» Data supplied:
"""
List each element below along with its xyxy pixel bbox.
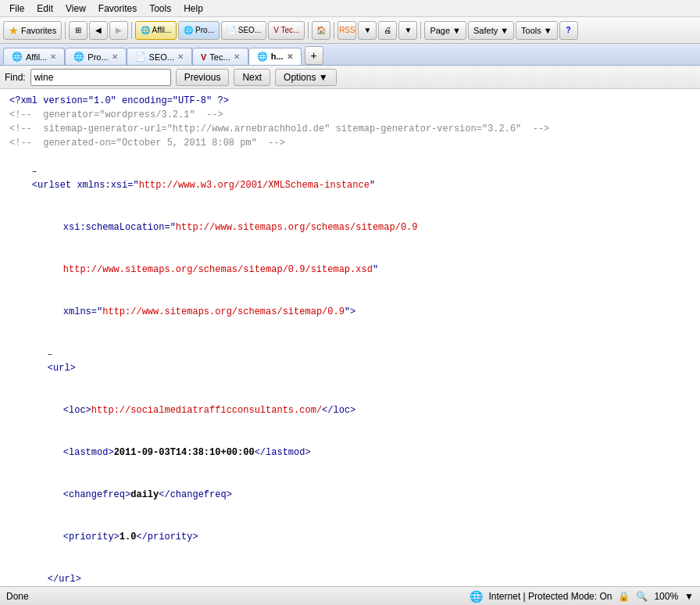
toolbar: ★ Favorites ⊞ ◀ ▶ 🌐 Affil... 🌐 Pro... 📄 … [0,17,700,44]
back-button[interactable]: ◀ [89,21,108,40]
url-1-loc: <loc>http://socialmediatrafficconsultant… [9,389,691,431]
menu-bar: File Edit View Favorites Tools Help [0,0,700,17]
tab-2[interactable]: 🌐 Pro... ✕ [65,48,126,65]
print-button[interactable]: 🖨 [378,21,397,40]
tab-3-label: SEO... [149,52,174,62]
next-button[interactable]: Next [234,69,270,86]
tab-4-icon: V [201,52,206,62]
menu-favorites[interactable]: Favorites [92,2,143,16]
find-label: Find: [5,72,26,83]
status-right: 🌐 Internet | Protected Mode: On 🔒 🔍 100%… [470,590,694,603]
tab-1-close[interactable]: ✕ [50,52,56,61]
menu-view[interactable]: View [59,2,92,16]
find-input[interactable] [30,69,171,86]
tab-fav-3[interactable]: 📄 SEO... [221,21,266,40]
menu-tools[interactable]: Tools [143,2,177,16]
zoom-dropdown[interactable]: ▼ [684,591,694,602]
rss-button[interactable]: RSS [338,21,356,40]
status-left: Done [6,591,29,602]
toolbar-separator-2 [131,22,132,39]
tab-3-close[interactable]: ✕ [177,52,184,61]
tab-5-close[interactable]: ✕ [287,52,293,61]
url-1-priority: <priority>1.0</priority> [9,516,691,558]
tab-4-label: Tec... [209,52,230,62]
urlset-open: – <urlset xmlns:xsi="http://www.w3.org/2… [9,150,691,206]
grid-view-button[interactable]: ⊞ [69,21,88,40]
status-bar: Done 🌐 Internet | Protected Mode: On 🔒 🔍… [0,586,700,605]
xml-content: <?xml version="1.0" encoding="UTF-8" ?> … [0,89,700,586]
rss-dropdown[interactable]: ▼ [358,21,377,40]
tab-5-icon: 🌐 [257,52,268,62]
tools-button[interactable]: Tools ▼ [516,21,558,40]
tab-fav-2[interactable]: 🌐 Pro... [178,21,220,40]
previous-button[interactable]: Previous [176,69,230,86]
toolbar-separator-4 [334,22,334,39]
menu-help[interactable]: Help [177,2,209,16]
url-1-collapse[interactable]: – [48,349,53,359]
tab-4[interactable]: V Tec... ✕ [192,48,248,65]
url-1-close: </url> [9,558,691,586]
xml-comment-2: <!-- sitemap-generator-url="http://www.a… [9,122,691,136]
tab-5[interactable]: 🌐 h... ✕ [248,48,302,65]
globe-icon: 🌐 [470,590,483,603]
safety-button[interactable]: Safety ▼ [468,21,514,40]
zoom-icon: 🔍 [636,591,648,602]
xml-comment-3: <!-- generated-on="October 5, 2011 8:08 … [9,136,691,150]
tab-4-close[interactable]: ✕ [234,52,240,61]
url-1-lastmod: <lastmod>2011-09-03T14:38:10+00:00</last… [9,431,691,474]
status-text: Done [6,591,29,602]
tab-fav-1[interactable]: 🌐 Affil... [135,21,177,40]
find-bar: Find: Previous Next Options ▼ [0,66,700,89]
tab-5-label: h... [271,52,284,61]
tab-2-label: Pro... [88,52,108,62]
protected-mode-text: Internet | Protected Mode: On [489,591,612,602]
tab-1[interactable]: 🌐 Affil... ✕ [3,48,65,65]
tab-fav-4[interactable]: V Tec... [268,21,305,40]
options-button[interactable]: Options ▼ [275,69,337,86]
toolbar-separator-5 [420,22,421,39]
home-button[interactable]: 🏠 [312,21,330,40]
url-1-changefreq: <changefreq>daily</changefreq> [9,474,691,516]
zoom-level: 100% [654,591,678,602]
urlset-collapse[interactable]: – [32,166,38,176]
urlset-attr-3: xmlns="http://www.sitemaps.org/schemas/s… [9,291,691,333]
toolbar-separator-1 [65,22,66,39]
help-button[interactable]: ? [559,21,578,40]
new-tab-button[interactable]: + [305,46,323,65]
page-button[interactable]: Page ▼ [424,21,466,40]
menu-file[interactable]: File [3,2,30,16]
menu-edit[interactable]: Edit [30,2,59,16]
xml-prolog: <?xml version="1.0" encoding="UTF-8" ?> [9,94,691,108]
tab-bar: 🌐 Affil... ✕ 🌐 Pro... ✕ 📄 SEO... ✕ V Tec… [0,44,700,66]
tab-2-icon: 🌐 [73,52,84,62]
star-icon: ★ [9,24,19,37]
security-icon: 🔒 [618,591,630,602]
tab-1-icon: 🌐 [12,52,23,62]
favorites-button[interactable]: ★ Favorites [3,21,62,40]
forward-button[interactable]: ▶ [109,21,128,40]
tab-3[interactable]: 📄 SEO... ✕ [127,48,192,65]
tab-3-icon: 📄 [135,52,146,62]
url-1-open: – <url> [9,333,691,389]
urlset-attr-2: http://www.sitemaps.org/schemas/sitemap/… [9,249,691,291]
xml-comment-1: <!-- generator="wordpress/3.2.1" --> [9,108,691,122]
toolbar-separator-3 [308,22,309,39]
urlset-attr-1: xsi:schemaLocation="http://www.sitemaps.… [9,206,691,249]
tab-2-close[interactable]: ✕ [112,52,118,61]
tab-1-label: Affil... [26,52,47,62]
print-dropdown[interactable]: ▼ [398,21,417,40]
"""
» Exercise prompt: After you work out how many lines in the material hold the word "xmlns", please respond with that number alone.

» Finished exercise: 2